Highlights & Insights¶
- The core insight is distinctive: different 3D perception tasks inherently attend to foreground and background differently, and leveraging this semantic divergence to design prototype groupings is a natural and effective approach.
- The two-stage "enhance-then-suppress" feature refinement mechanism is elegantly designed—first amplifying relevant information via prototype groups, then filtering irrelevant components via learnable suppression score maps.
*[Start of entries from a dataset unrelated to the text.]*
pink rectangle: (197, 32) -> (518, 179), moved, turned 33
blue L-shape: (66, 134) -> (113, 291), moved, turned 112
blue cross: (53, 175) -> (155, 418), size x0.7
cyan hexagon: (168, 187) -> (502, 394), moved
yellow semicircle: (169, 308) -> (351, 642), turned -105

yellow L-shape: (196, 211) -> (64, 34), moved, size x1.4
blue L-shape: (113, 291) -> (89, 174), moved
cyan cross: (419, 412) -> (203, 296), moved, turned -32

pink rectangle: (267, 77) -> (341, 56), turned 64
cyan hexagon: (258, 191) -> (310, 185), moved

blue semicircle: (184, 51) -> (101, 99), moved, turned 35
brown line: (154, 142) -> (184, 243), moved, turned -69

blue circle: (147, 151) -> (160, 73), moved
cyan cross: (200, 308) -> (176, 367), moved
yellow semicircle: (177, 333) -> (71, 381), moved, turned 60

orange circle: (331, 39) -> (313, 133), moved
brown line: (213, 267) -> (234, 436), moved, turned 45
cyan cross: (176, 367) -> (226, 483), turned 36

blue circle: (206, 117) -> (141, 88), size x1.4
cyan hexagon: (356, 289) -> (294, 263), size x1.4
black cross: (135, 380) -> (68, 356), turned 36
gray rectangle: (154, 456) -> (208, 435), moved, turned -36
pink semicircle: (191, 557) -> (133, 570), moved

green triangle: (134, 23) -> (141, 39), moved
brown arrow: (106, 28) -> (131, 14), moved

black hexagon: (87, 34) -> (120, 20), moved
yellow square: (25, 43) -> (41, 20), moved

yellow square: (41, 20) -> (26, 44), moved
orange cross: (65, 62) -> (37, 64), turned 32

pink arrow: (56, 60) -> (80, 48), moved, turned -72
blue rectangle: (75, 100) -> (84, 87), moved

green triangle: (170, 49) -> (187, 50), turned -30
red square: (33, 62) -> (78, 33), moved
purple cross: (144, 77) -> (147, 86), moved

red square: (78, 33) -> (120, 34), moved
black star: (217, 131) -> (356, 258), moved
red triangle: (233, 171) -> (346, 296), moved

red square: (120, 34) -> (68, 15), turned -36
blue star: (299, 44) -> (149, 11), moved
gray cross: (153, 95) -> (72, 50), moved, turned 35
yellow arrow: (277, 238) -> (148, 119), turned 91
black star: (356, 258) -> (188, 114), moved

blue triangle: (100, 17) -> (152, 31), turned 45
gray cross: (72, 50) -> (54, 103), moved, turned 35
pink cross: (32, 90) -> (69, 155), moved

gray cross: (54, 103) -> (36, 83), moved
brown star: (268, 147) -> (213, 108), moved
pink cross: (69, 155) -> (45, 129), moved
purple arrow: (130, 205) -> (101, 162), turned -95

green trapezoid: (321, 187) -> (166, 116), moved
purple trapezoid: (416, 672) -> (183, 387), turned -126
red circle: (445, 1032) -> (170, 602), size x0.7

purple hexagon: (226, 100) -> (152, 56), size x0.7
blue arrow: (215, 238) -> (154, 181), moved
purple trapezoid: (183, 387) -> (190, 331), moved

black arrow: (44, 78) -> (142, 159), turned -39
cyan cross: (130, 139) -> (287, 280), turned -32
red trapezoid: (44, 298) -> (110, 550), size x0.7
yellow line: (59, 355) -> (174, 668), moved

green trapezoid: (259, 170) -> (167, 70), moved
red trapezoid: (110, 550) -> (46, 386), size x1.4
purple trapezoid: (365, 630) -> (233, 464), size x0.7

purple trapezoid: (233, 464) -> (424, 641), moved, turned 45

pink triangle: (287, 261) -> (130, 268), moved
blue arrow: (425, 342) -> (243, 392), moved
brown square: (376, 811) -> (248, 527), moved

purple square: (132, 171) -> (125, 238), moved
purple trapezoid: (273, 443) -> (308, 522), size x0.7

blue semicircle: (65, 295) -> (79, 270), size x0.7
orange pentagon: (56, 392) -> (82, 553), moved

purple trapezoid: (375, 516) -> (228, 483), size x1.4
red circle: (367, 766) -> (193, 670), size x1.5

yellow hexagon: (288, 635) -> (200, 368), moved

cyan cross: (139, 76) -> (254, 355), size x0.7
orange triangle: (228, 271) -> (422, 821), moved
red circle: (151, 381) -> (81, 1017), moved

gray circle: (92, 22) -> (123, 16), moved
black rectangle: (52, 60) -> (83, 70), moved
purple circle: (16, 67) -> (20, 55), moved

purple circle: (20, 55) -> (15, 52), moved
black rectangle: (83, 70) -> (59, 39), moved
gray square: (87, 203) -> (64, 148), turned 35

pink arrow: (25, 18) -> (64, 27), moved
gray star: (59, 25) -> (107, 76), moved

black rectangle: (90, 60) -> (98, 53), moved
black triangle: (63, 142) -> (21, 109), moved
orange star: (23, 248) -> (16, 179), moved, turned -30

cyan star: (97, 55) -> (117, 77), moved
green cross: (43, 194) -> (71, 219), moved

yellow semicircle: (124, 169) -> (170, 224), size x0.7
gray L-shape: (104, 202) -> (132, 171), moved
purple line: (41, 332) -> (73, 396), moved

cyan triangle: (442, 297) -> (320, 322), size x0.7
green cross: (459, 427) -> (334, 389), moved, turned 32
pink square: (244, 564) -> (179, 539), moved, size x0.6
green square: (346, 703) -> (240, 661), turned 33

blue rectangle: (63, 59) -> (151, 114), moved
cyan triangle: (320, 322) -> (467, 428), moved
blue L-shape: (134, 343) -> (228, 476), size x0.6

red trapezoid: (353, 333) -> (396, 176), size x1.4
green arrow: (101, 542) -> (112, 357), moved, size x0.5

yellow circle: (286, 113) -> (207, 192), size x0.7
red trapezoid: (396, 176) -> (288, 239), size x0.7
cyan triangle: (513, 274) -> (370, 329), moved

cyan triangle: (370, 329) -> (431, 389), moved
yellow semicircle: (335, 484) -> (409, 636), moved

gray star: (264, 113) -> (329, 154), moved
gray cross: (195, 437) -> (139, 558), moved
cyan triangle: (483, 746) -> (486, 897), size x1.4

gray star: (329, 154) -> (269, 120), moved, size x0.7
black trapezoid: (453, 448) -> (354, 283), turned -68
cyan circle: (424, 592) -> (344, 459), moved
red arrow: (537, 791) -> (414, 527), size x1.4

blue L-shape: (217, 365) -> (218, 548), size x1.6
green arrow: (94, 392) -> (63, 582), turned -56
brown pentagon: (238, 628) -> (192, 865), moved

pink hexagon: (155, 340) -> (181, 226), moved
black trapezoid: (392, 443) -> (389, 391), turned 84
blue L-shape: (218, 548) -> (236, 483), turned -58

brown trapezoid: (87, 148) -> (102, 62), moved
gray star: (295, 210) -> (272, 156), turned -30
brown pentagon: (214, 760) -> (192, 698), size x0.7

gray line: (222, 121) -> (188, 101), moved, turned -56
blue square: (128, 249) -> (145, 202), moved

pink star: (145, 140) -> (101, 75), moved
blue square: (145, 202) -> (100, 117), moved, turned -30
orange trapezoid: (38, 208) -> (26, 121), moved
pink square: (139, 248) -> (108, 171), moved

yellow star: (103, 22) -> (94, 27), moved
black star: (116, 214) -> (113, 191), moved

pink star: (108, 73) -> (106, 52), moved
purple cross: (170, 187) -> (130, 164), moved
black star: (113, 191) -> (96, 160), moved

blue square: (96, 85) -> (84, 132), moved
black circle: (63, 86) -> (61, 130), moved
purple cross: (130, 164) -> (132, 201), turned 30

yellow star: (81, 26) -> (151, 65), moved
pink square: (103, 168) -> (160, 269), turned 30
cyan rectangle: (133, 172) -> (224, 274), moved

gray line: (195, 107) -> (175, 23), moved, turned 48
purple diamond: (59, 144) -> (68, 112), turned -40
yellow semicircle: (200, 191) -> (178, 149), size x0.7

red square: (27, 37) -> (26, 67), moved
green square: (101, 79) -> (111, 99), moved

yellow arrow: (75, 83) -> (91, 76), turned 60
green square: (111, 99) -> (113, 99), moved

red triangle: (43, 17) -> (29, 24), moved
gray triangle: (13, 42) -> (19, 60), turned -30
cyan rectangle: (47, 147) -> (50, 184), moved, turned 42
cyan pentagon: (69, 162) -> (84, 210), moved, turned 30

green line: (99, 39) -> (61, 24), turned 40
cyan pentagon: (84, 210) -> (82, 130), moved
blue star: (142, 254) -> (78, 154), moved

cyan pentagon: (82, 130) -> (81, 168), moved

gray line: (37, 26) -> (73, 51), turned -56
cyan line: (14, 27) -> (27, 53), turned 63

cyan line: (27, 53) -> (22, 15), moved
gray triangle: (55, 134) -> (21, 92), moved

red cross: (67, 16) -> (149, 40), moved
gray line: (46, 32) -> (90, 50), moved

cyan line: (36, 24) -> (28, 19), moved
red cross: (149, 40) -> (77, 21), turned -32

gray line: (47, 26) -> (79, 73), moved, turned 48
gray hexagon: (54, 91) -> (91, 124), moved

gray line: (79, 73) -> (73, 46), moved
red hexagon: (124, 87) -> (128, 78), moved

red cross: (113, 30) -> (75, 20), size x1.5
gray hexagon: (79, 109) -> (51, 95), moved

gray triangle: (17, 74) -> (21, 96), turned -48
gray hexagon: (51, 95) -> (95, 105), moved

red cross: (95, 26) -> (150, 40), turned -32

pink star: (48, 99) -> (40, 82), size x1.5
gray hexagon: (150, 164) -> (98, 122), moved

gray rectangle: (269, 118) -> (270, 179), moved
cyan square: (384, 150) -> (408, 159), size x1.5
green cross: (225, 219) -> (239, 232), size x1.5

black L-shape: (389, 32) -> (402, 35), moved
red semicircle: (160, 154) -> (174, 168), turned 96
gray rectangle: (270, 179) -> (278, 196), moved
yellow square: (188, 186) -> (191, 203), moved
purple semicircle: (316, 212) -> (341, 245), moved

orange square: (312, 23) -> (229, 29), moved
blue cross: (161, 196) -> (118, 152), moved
- SPA's use of outputs from already-trained tasks as auxiliary information is a clever approach to modeling inter-task dependencies.
- The overall framework exhibits high modularity, with each component's contribution independently verifiable.
Limitations & Future Work¶
- Ablation experiments are conducted on 1/4 of the training set, and the generalizability of the ablation conclusions remains to be validated.
- The manual foreground/background grouping rules may not generalize to a broader range of tasks (e.g., lane detection).
- Evaluation is conducted only on the nuScenes validation set; performance on other large-scale datasets (e.g., Waymo) has not been verified.
- The suppression score maps require additional GT supervision (RoI masks), increasing annotation dependency.
- The effects of temporal information fusion and larger backbone networks remain unexplored.
Related Work & Insights¶
- Compared to existing MTL methods such as HENet and SOGDet, MAESTRO not only alleviates task conflicts but also achieves genuinely task-specific feature generation through the prototype mechanism.
- The MoE approach in TaskExpert shares a conceptual similarity with the prototype grouping idea in this work, as both explore how to assign distinct feature processing pathways to different tasks.
- The prototype learning concept originates from Prototypical Networks and is innovatively applied here to multi-task feature disentanglement.
Rating¶
- Novelty: ⭐⭐⭐⭐ The foreground/background prototype grouping combined with enhancement-suppression design is original.
- Experimental Thoroughness: ⭐⭐⭐⭐ Comprehensive main experiment comparisons with detailed ablations.
- Writing Quality: ⭐⭐⭐⭐ Clear structure with well-executed illustrations.
- Value: ⭐⭐⭐⭐ Achieving MTL superiority over STL in multi-task 3D perception represents meaningful progress.